TASK MATERIAL
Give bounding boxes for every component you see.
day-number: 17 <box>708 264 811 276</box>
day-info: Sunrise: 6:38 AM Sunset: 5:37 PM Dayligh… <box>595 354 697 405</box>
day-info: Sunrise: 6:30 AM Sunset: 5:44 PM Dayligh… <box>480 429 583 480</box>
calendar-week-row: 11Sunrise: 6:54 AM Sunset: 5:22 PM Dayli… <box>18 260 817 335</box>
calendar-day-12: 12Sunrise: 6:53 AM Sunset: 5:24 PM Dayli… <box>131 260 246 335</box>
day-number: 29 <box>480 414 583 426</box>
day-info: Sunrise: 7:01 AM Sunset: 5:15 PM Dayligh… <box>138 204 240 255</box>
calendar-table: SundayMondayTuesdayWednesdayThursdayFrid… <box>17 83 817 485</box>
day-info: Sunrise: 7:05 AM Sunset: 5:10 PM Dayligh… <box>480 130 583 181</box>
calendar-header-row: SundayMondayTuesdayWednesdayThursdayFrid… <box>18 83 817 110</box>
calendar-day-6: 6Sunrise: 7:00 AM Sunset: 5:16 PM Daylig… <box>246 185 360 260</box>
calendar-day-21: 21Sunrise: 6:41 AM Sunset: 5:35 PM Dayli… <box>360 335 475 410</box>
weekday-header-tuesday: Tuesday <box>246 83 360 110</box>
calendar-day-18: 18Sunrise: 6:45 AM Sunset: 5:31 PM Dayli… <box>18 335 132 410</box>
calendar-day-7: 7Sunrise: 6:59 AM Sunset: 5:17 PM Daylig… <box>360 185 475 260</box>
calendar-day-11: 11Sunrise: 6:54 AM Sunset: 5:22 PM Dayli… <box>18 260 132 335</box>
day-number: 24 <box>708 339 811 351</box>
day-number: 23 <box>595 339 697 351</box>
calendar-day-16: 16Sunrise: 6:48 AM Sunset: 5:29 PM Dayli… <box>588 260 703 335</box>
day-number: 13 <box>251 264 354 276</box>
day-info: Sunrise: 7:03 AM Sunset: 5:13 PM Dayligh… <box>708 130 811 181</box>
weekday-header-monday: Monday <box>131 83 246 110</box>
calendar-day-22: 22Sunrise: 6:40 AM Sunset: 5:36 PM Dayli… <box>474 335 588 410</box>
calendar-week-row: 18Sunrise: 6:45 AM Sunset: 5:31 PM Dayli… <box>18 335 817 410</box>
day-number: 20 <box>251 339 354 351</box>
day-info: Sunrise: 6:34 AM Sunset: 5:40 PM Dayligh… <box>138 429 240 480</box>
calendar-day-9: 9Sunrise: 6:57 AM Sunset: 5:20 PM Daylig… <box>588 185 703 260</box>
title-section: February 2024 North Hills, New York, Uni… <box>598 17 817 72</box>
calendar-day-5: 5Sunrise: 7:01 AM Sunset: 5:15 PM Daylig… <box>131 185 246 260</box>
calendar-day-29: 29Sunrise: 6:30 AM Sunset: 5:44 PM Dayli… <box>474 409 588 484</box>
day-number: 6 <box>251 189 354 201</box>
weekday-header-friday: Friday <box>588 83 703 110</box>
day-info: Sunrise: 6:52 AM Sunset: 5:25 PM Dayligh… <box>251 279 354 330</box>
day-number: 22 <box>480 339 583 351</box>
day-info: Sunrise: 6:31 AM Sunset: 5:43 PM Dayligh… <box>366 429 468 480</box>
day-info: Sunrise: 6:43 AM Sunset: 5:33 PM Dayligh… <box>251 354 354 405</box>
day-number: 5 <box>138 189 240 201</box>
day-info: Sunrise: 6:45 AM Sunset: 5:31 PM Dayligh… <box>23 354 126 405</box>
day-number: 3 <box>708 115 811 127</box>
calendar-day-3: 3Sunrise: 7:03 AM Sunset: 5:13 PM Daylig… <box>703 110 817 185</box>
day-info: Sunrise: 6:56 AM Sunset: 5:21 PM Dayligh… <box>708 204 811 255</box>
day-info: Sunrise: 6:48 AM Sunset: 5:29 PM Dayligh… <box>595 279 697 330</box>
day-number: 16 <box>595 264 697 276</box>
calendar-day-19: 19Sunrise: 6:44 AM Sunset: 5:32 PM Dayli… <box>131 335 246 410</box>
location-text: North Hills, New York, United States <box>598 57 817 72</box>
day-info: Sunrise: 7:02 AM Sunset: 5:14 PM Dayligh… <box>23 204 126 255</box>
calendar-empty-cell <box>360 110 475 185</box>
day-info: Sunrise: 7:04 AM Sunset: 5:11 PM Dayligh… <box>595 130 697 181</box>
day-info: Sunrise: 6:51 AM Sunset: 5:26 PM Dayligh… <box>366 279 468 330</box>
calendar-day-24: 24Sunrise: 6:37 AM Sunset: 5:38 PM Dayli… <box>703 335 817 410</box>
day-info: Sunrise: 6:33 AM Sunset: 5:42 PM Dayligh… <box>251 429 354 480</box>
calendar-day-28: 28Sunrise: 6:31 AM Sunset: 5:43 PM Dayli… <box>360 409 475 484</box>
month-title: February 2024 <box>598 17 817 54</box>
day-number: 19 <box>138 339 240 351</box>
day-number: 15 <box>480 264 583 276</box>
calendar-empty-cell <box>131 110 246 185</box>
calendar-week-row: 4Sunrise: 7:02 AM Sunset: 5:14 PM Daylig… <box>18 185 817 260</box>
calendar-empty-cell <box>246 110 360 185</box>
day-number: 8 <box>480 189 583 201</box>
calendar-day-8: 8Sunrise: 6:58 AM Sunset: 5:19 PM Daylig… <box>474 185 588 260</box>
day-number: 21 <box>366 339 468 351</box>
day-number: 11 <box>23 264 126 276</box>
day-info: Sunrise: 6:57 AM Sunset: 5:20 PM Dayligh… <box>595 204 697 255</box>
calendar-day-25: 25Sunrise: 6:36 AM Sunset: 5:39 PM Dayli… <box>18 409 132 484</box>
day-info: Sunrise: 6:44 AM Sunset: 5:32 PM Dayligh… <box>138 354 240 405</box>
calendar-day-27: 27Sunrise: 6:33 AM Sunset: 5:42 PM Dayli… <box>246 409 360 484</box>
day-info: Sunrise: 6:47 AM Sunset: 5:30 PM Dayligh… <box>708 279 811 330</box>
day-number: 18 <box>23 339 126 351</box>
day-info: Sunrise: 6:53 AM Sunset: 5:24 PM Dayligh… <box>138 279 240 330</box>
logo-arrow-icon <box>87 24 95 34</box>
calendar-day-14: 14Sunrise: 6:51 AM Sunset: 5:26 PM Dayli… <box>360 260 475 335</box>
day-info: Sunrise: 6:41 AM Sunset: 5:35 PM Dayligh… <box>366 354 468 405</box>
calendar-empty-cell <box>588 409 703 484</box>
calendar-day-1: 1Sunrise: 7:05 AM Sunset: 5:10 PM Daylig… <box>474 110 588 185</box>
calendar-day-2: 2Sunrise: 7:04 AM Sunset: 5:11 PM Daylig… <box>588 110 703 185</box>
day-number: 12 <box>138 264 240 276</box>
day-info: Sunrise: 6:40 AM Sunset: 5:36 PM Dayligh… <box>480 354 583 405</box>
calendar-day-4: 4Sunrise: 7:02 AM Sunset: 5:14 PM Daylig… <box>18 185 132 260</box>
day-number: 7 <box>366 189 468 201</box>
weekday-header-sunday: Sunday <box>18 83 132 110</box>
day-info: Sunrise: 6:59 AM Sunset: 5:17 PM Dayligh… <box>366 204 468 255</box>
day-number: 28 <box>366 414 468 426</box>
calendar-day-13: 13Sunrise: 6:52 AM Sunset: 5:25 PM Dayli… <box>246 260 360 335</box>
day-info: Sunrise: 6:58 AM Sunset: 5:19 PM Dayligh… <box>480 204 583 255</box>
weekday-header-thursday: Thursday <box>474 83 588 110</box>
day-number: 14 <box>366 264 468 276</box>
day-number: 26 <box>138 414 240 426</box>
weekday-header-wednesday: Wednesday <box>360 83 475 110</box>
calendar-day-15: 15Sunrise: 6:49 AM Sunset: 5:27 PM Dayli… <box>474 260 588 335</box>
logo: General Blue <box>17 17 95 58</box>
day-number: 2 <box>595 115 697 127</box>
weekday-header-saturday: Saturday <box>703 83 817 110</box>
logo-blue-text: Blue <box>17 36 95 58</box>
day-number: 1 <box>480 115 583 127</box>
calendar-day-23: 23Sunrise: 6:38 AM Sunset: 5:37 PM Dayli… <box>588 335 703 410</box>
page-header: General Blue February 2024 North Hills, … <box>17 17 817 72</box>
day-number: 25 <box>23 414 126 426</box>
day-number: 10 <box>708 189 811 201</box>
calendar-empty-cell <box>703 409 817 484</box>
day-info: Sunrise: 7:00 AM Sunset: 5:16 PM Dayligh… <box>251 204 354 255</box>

ABOUT THIS EXERCISE
Which lines of the data include "empty"? Copy each of them.

SOLUTION FOR THIS EXERCISE
calendar-empty-cell <box>360 110 475 185</box>
calendar-empty-cell <box>131 110 246 185</box>
calendar-empty-cell <box>246 110 360 185</box>
calendar-empty-cell <box>588 409 703 484</box>
calendar-empty-cell <box>703 409 817 484</box>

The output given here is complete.